Okay, maybe it's not quite at that level, but the flooding is getting kinda bad, I guess. In it's own respects.

RonDo
06-13-2008, 11:23
All these Katrina comparisons, bleh. The only real thing in common is lots of water in a moderately sized city.

Floods are gonna happen, that is just the way it is. If you live anywhere near a sizeable body of water there is always gonna be that threat. So if you make that choice to build/live near a body of water, you have to live the potential pitfalls that may entail from that choice.

There is no doubt though that it sucks for Cedar Rapids..and will likely suck for many along the Mississippi.

tjkitsune
06-13-2008, 11:38
I blame global warming! The end of the world! The Myan calander says the world will end in 2012! People, prepare yourself! It's only going to get worse!

RonDo
06-13-2008, 11:40
I blame global warming! The end of the world! The Myan calander says the world will end in 2012! People, prepare yourself! It's only going to get worse!

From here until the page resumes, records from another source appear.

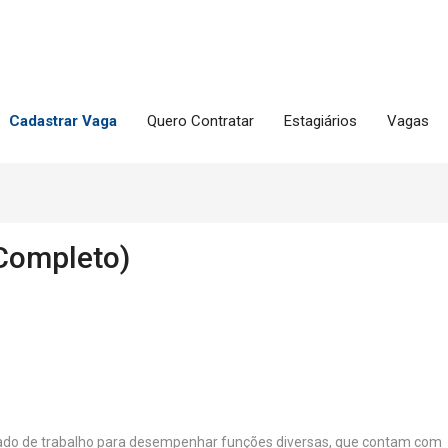
Cadastrar Vaga
Quero Contratar
Estagiários
Vagas
(Completo)
cado de trabalho para desempenhar funções diversas, que contam com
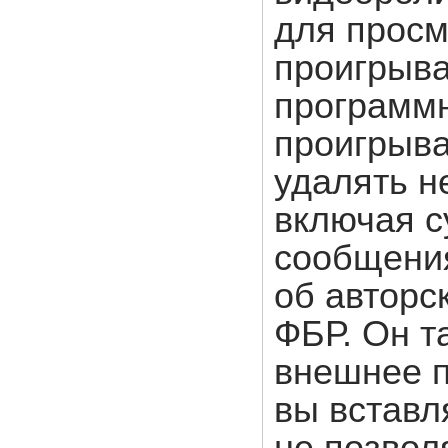
для просм
проигрыв
программ
проигрыв
удалять н
включая 
сообщения
об авторс
ФБР. Он т
внешнее п
вы вставл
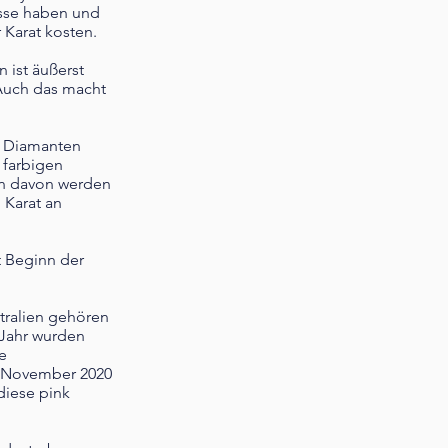
üsse haben und
 Karat kosten.
 ist äußerst
 Auch das macht
n Diamanten
 farbigen
en davon werden
 Karat an
t Beginn der
tralien gehören
 Jahr wurden
e
it November 2020
 diese pink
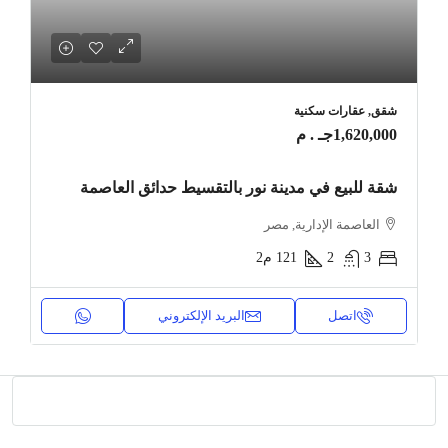
شقق, عقارات سكنية
1,620,000جـ . م
شقة للبيع في مدينة نور بالتقسيط حدائق العاصمة
العاصمة الإدارية, مصر
3
2
121
م2
اتصل
البريد الإلكتروني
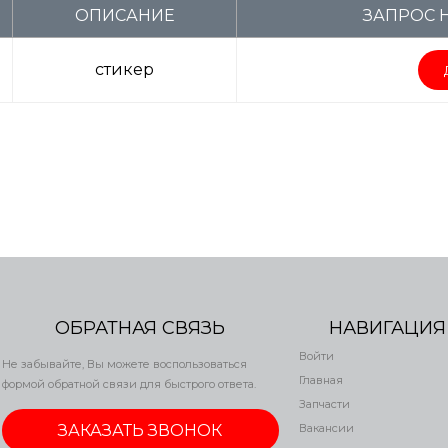
ОПИСАНИЕ
ЗАПРОС 
стикер
ОБРАТНАЯ СВЯЗЬ
НАВИГАЦИЯ
Войти
Не забывайте, Вы можете воспользоваться
Главная
формой обратной связи для быстрого ответа.
Запчасти
ЗАКАЗАТЬ ЗВОНОК
Вакансии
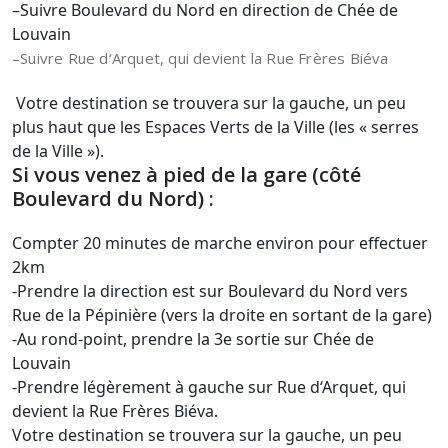
–
Suivre
Boulevard du Nord
en direction de
Chée de
Louvain
–
Suivre
Rue d
‘
Arquet, qui devient la
Rue Frères Biéva
Votre destination se trouvera sur la gauche, un peu
plus haut que les Espaces Verts de la Ville (les « serres
de la Ville »).
Si vous venez à pied de la gare (côté
Boulevard du Nord) :
Compter 20 minutes de marche environ pour effectuer
2km
-Prendre la direction
est
sur
Boulevard du Nord
vers
Rue de la Pépinière (vers la droite en sortant de la gare)
-Au rond-point, prendre la
3e
sortie sur
Chée de
Louvain
-Prendre légèrement
à gauche
sur
Rue d
‘
Arquet, qui
devient la Rue Frères Biéva.
Votre destination se trouvera sur la gauche, un peu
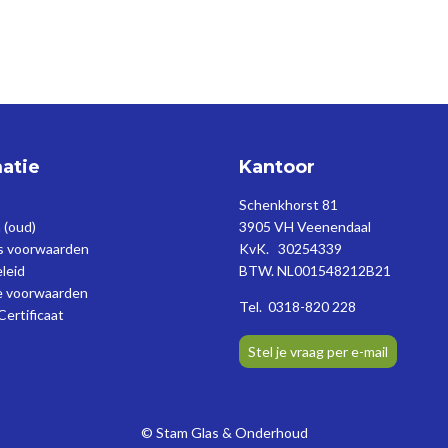
atie
Kantoor
Schenkhorst 81
 (oud)
3905 VH Veenendaal
gs voorwaarden
KvK. 30254339
eleid
BTW. NL001548212B21
 voorwaarden
Tel. 0318-820 228
Certificaat
Stel je vraag per e-mail
©
Stam Glas & Onderhoud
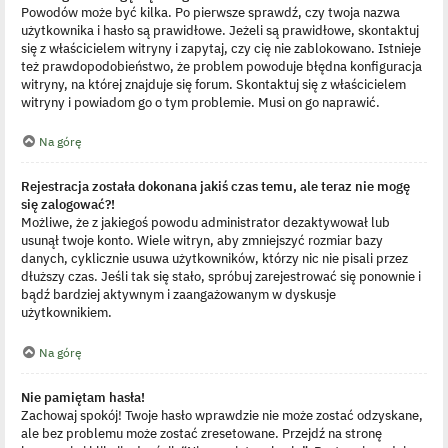
Powodów może być kilka. Po pierwsze sprawdź, czy twoja nazwa
użytkownika i hasło są prawidłowe. Jeżeli są prawidłowe, skontaktuj
się z właścicielem witryny i zapytaj, czy cię nie zablokowano. Istnieje
też prawdopodobieństwo, że problem powoduje błędna konfiguracja
witryny, na której znajduje się forum. Skontaktuj się z właścicielem
witryny i powiadom go o tym problemie. Musi on go naprawić.
Na górę
Rejestracja została dokonana jakiś czas temu, ale teraz nie mogę
się zalogować?!
Możliwe, że z jakiegoś powodu administrator dezaktywował lub
usunął twoje konto. Wiele witryn, aby zmniejszyć rozmiar bazy
danych, cyklicznie usuwa użytkowników, którzy nic nie pisali przez
dłuższy czas. Jeśli tak się stało, spróbuj zarejestrować się ponownie i
bądź bardziej aktywnym i zaangażowanym w dyskusje
użytkownikiem.
Na górę
Nie pamiętam hasła!
Zachowaj spokój! Twoje hasło wprawdzie nie może zostać odzyskane,
ale bez problemu może zostać zresetowane. Przejdź na stronę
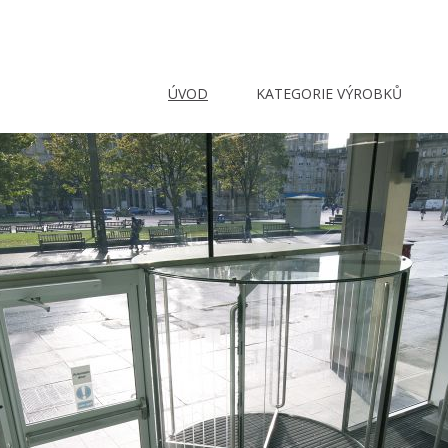
ÚVOD
KATEGORIE VÝROBKŮ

Thank you for going there! I heard that Global warming was to blame for the 4 scouts death due to a tornado fueled by global warming...whoops..wait, I meant to say global climate change.

tjkitsune
06-13-2008, 11:50
heh. Actually, this is typical for this time of the year.. Maybe not to this degree.. But seriously, ya can't blame global warming on everything that involves strong weather...

Arainach
06-13-2008, 11:54
Flooding's not the problem. What it's doing to America's prime growing lands and the crops that were on them before this begun is the problem. You think food prices are bad now, just wait for next year......

RonDo
06-13-2008, 17:06
The slightly larger city of Des Moines is now doing evacuations.